Now, a fella can deal with a high price tag — especially when it’s for something useful, like a beer fridge or a Bruce Lee poster. However, clothes are a different story. When most of us see an underwhelming garment going for $200, we can’t help but feel as if we’re being taken for a ride. We can imagine the con artist clothier marking up the prices on these garments so he can line his own probably-more-reasonably-priced pockets.
Everlane, an online clothing retailer, makes clothes shopping much less of a pain — and not just in terms of price. Founded in 2010, Everlane is devoted to what they call “radical transparency;” in a time when consumers are asking more questions about how and where their products are made, Everlane provides satisfying answers.

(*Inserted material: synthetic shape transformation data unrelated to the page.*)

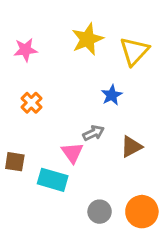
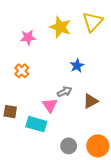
yellow star: (87, 39) -> (60, 27), turned -30
pink star: (25, 50) -> (28, 37), moved
yellow triangle: (134, 51) -> (93, 22), moved

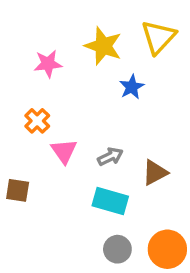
blue star: (77, 66) -> (132, 87), moved
pink triangle: (50, 105) -> (64, 151), moved
cyan rectangle: (36, 124) -> (110, 201), moved

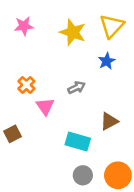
pink star: (48, 64) -> (24, 26), moved
blue star: (132, 87) -> (107, 61), moved
gray arrow: (110, 156) -> (77, 87), moved
brown square: (18, 190) -> (13, 134), turned -36

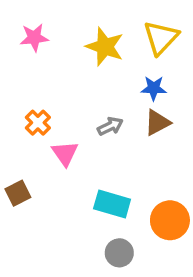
blue star: (107, 61) -> (154, 88), turned 30
brown triangle: (109, 121) -> (157, 123), moved
orange circle: (118, 175) -> (170, 220), moved

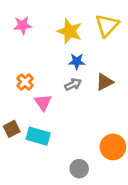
blue star: (154, 88) -> (77, 61), moved
cyan rectangle: (112, 204) -> (38, 136), moved

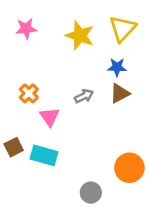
blue star: (77, 61) -> (117, 67), moved

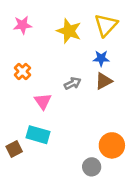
orange cross: (29, 93) -> (22, 71), moved
brown square: (14, 147) -> (14, 149), moved
gray circle: (91, 193) -> (92, 167), moved

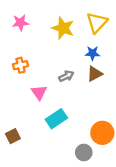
orange cross: (22, 71) -> (20, 65), turned 32
cyan rectangle: (38, 135) -> (56, 119), moved, turned -50

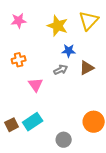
blue star: (92, 53) -> (69, 51), moved
cyan rectangle: (56, 119) -> (33, 122), moved
gray circle: (84, 152) -> (64, 140), moved

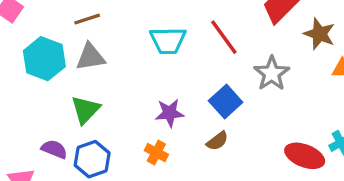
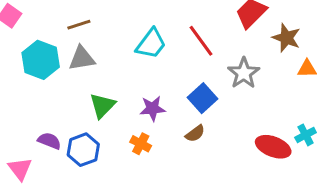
cyan trapezoid: (168, 41) -> (151, 44), turned -52
green triangle: (86, 110) -> (102, 106), moved

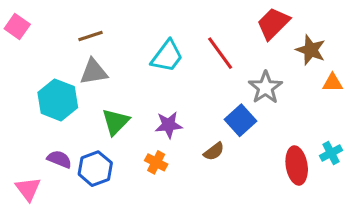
cyan hexagon: (41, 60) -> (58, 100), moved
blue square: (202, 98) -> (240, 120), moved
red ellipse: (273, 147) -> (297, 165), turned 60

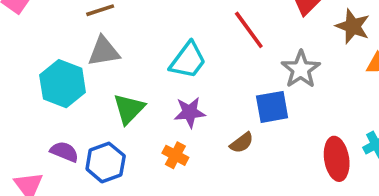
cyan trapezoid: (167, 56) -> (188, 60), moved
blue square: (240, 120) -> (272, 107), turned 32

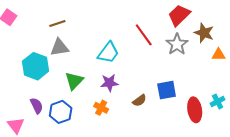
gray star: (301, 69) -> (177, 44), moved
blue square: (272, 107) -> (167, 90), moved
purple semicircle: (64, 152) -> (37, 106), turned 42

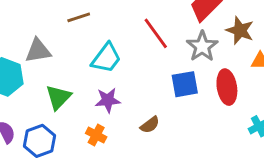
brown line: (57, 24) -> (79, 17), moved
blue square: (167, 90) -> (185, 84), moved
red ellipse: (195, 110) -> (227, 87), moved

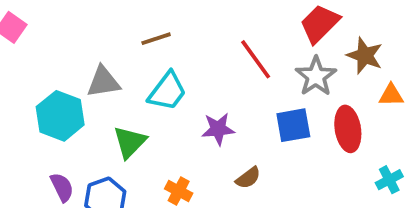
cyan trapezoid: (106, 58) -> (167, 91), moved
purple star: (108, 100) -> (218, 129), moved

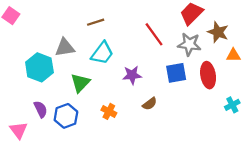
gray star: (316, 76) -> (189, 44), turned -30

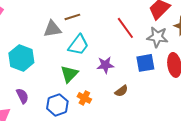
gray triangle: (65, 48) -> (52, 29), moved
green triangle: (80, 83) -> (69, 74), moved
blue hexagon: (66, 116) -> (57, 105), moved

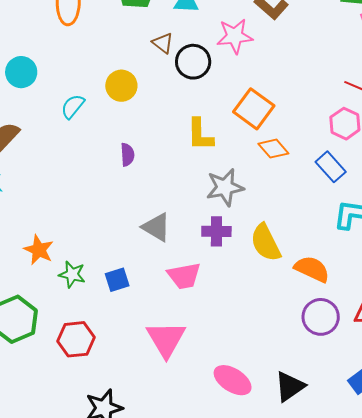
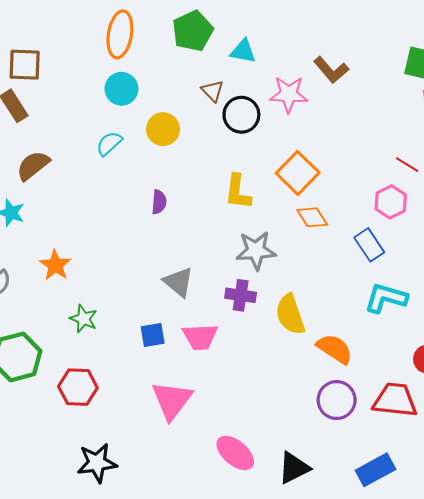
cyan circle: (21, 72) -> (121, 89), moved
orange star: (39, 250) -> (55, 265), moved
blue square: (117, 280) -> (153, 335), moved

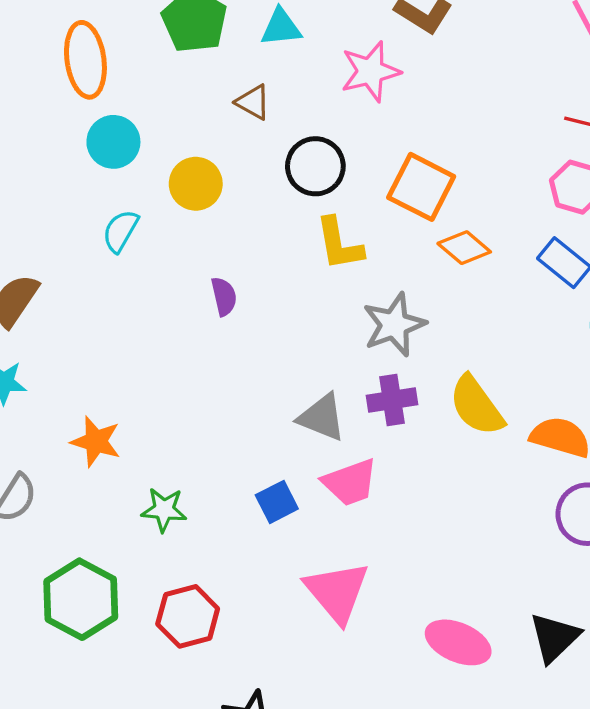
black circle: (241, 115) -> (315, 166), moved
gray triangle: (179, 282) -> (322, 417), moved

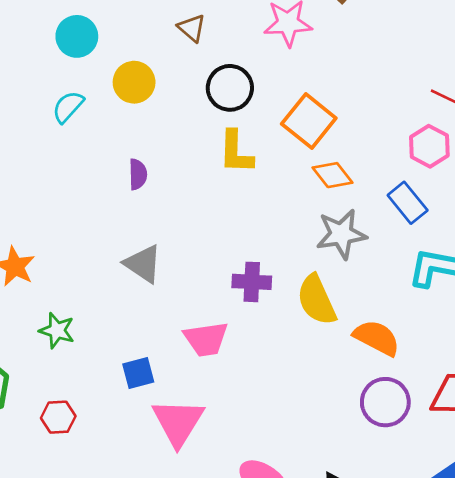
gray star: (394, 325) -> (341, 234), moved
gray triangle: (322, 417) -> (143, 264), moved
blue square: (277, 502) -> (138, 373), moved
red hexagon: (188, 616) -> (58, 417), size x0.7

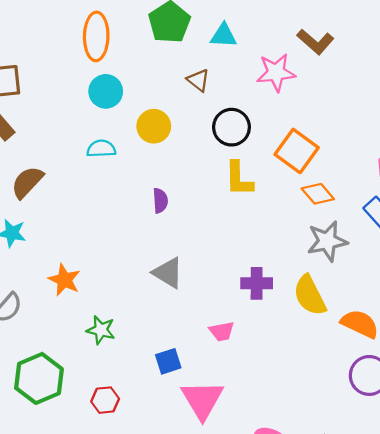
cyan semicircle: (68, 107) -> (101, 149), turned 48
pink trapezoid: (206, 339) -> (222, 331), size x0.7

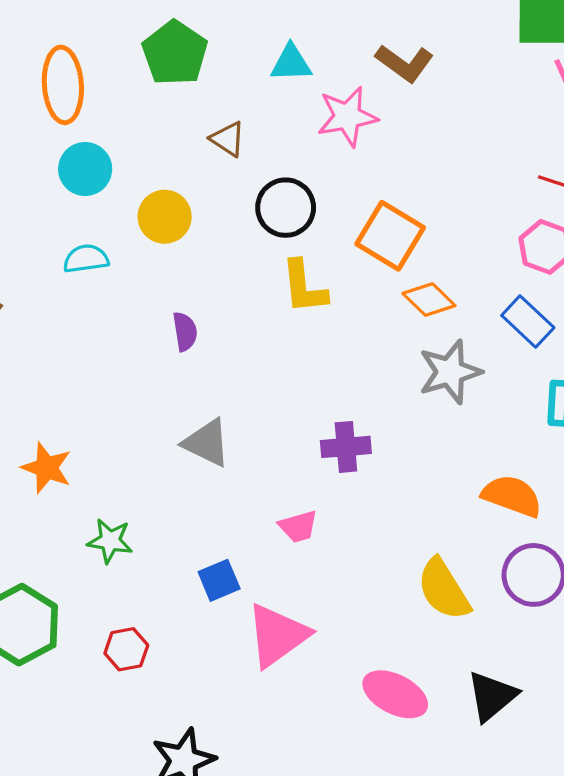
cyan triangle: (224, 36) -> (291, 63), moved
yellow semicircle: (310, 295) -> (444, 589), moved
pink triangle: (202, 400) -> (277, 635), turned 30

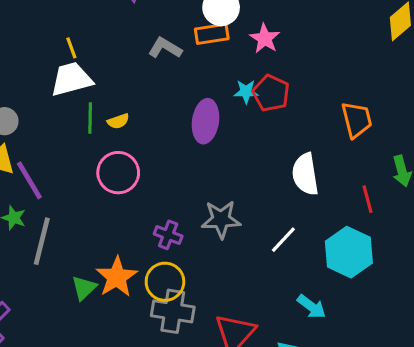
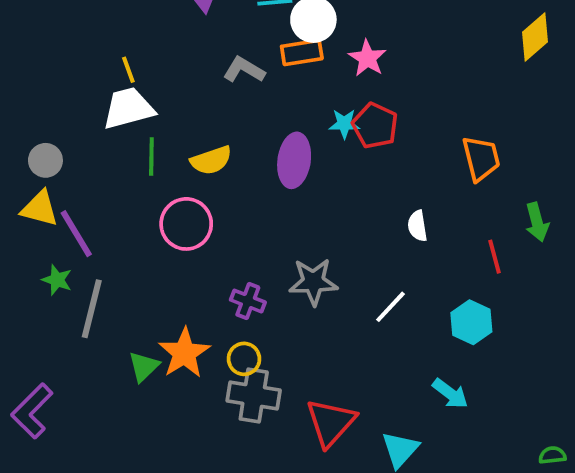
yellow semicircle: (118, 121) -> (211, 160), moved, size x1.5
white semicircle: (305, 174) -> (417, 226), size x0.6
cyan hexagon: (349, 252) -> (471, 322), size x0.7
yellow circle: (165, 282) -> (244, 359), size x0.7
cyan arrow: (311, 307) -> (450, 394), moved

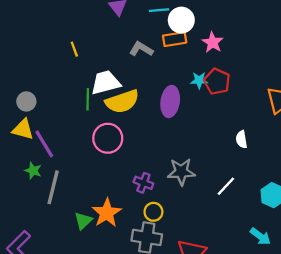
white trapezoid: (128, 108) -> (106, 83), moved
yellow semicircle: (211, 160) -> (122, 101), size x1.4
yellow circle: (244, 359) -> (153, 212), moved

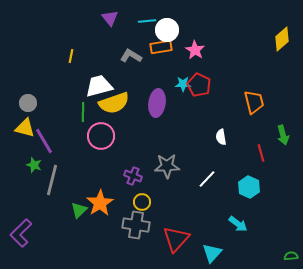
yellow line: (74, 49) -> (71, 56), turned 32
green line: (88, 99) -> (83, 112), moved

As you browse the sweaters, t-shirts, dress shirts, pants, backpacks, and other products on Everlane’s website, you’ll find detailed descriptions of the fabric, the fit, and the factory where the product was created. For example, the Modern Snap Backpack is made at a Dongguan, China factory owned by a man named JS Hong. The factory was founded in 2004, and is staffed by more than 1100 employees, who stay an average of four years each. Again, all this information is readily available on Everlane’s website, along with pictures of the factory conditions.
Everlane doesn’t settle for the developing world’s cheapest sweatshops — instead, they spend months finding the best factory partners available and take time to build relationships. One of the greatest things about Everlane’s radical transparency is how open they are about their markups. They are, after all, a business, and need to make money to keep the lights on. On each product page, you’ll find a breakdown of what each item costs to make. Just below the true cost is Everlane’s markup, which is staggeringly lower than that of a traditional retailer.
How can Everlane afford to do this? Their online-only model helps save money that would traditionally go toward a brick-and-mortar enterprise — savings which they then pass on to the consumer. Everlane offers easy, low-cost, guilt-free clothes shopping from home, and their “radical transparency” policy offers a warm, bright light in the otherwise shadowy global garment industry.